What is the difference between generative AI and Agentic AI? Generative AI focuses on creating new content , such as text, images, or audio, based on learned patterns. Agentic AI , on the other hand, is focused on automating decision-making processes and carrying out tasks autonomously in response to specific objectives , such as fraud detection or risk management.
What is the use of AI in financial services? AI in financial services helps with automating routine tasks, enhancing fraud detection, improving risk management, personalizing customer services, and streamlining compliance processes. AI systems help financial institutions improve operational efficiency, reduce costs, and offer better services to clients.

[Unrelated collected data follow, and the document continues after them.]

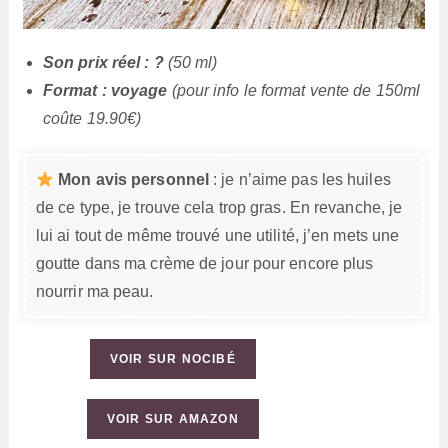
Son prix réel : ?
(50 ml)
Format :
voyage
(pour info le format vente de 150ml
coûte 19.90€)
Mon avis personnel
: je n’aime pas les huiles
de ce type, je trouve cela trop gras. En revanche, je
lui ai tout de même trouvé une utilité, j’en mets une
goutte dans ma crème de jour pour encore plus
nourrir ma peau.
VOIR SUR NOCIBÉ
VOIR SUR AMAZON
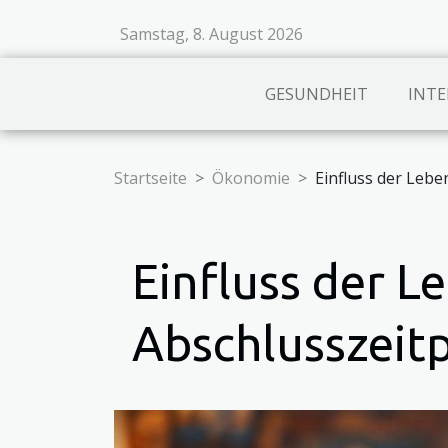
Samstag, 8. August 2026
GESUNDHEIT
INTE
Startseite
Ökonomie
Einfluss der Leb
Einfluss der L
Abschlusszeit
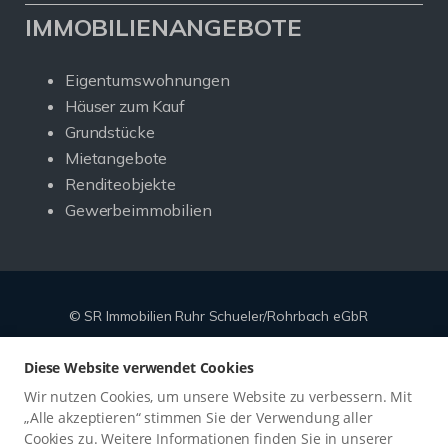
IMMOBILIENANGEBOTE
Eigentumswohnungen
Häuser zum Kauf
Grundstücke
Mietangebote
Renditeobjekte
Gewerbeimmobilien
© SR Immobilien Ruhr Schueler/Rohrbach eGbR
Powered by
Immonia GmbH
Diese Website verwendet Cookies
Impressum
Datenschutz
Sitemap
Widerrufsbelehrung
Wir nutzen Cookies, um unsere Website zu verbessern. Mit
Vertrag widerrufen
„Alle akzeptieren“ stimmen Sie der Verwendung aller
Cookies zu. Weitere Informationen finden Sie in unserer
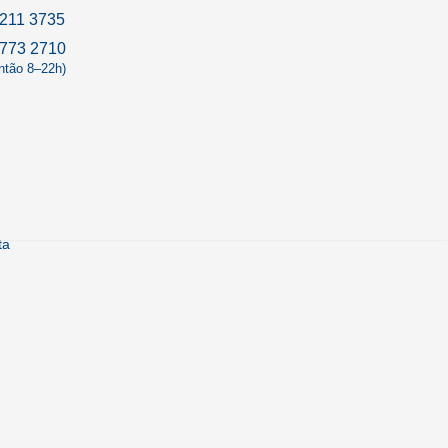
211 3735
9773 2710
antão 8–22h)
ta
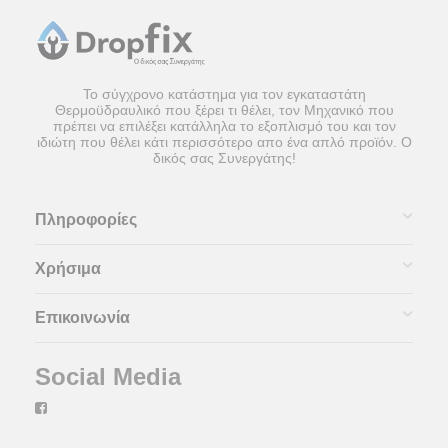
Το σύγχρονο κατάστημα για τον εγκαταστάτη
Θερμοϋδραυλικό που ξέρει τι θέλει, τον Μηχανικό που
πρέπει να επιλέξει κατάλληλα το εξοπλισμό του και τον
ιδιώτη που θέλει κάτι περισσότερο απο ένα απλό προϊόν. Ο
δικός σας Συνεργάτης!
Πληροφορίες
Χρήσιμα
Επικοινωνία
Social Media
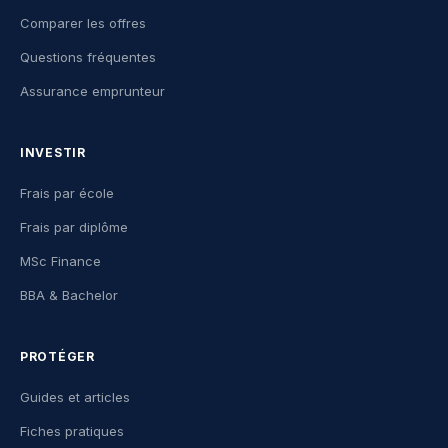
Comparer les offres
Questions fréquentes
Assurance emprunteur
INVESTIR
Frais par école
Frais par diplôme
MSc Finance
BBA & Bachelor
PROTÉGER
Guides et articles
Fiches pratiques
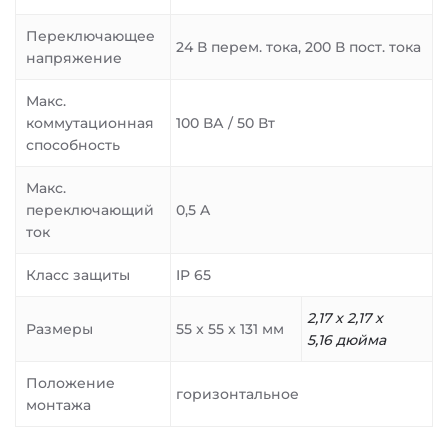
Переключающее
24 В перем. тока, 200 В пост. тока
напряжение
Макс.
коммутационная
100 ВА / 50 Вт
способность
Макс.
переключающий
0,5 A
ток
Класс защиты
IP 65
2,17 x 2,17 x
Размеры
55 x 55 x 131 мм
5,16 дюйма
Положение
горизонтальное
монтажа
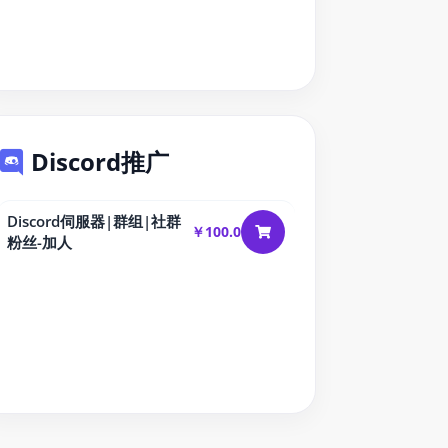
Discord推广
Discord伺服器|群组|社群
￥100.0
粉丝-加人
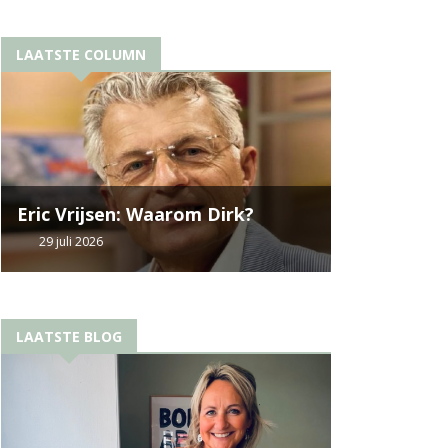
LAATSTE COLUMN
Eric Vrijsen: Waarom Dirk?
29 juli 2026
LAATSTE BLOG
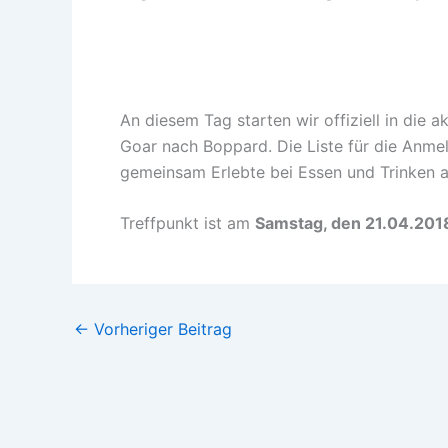
An diesem Tag starten wir offiziell in die 
Goar nach Boppard. Die Liste für die Anm
gemeinsam Erlebte bei Essen und Trinken a
Treffpunkt ist am
Samstag, den 21.04.201
←
Vorheriger Beitrag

What is the difference between ChatGPT and Agentic AI? ChatGPT is a conversational AI based on natural language processing , designed to generate human-like responses in a chat. Agentic AI , however, is more goal-oriented, capable of autonomously making decisions and performing tasks based on data analysis, like fraud detection, financial predictions, or automated trading
How can financial institutions benefit from Agentic AI? Financial institutions benefit from Agentic AI by automating complex decision-making, improving accuracy in risk assessments, streamlining customer service, and reducing operational costs. This allows firms to operate more efficiently, make data-driven decisions, and stay competitive in a rapidly changing financial landscape.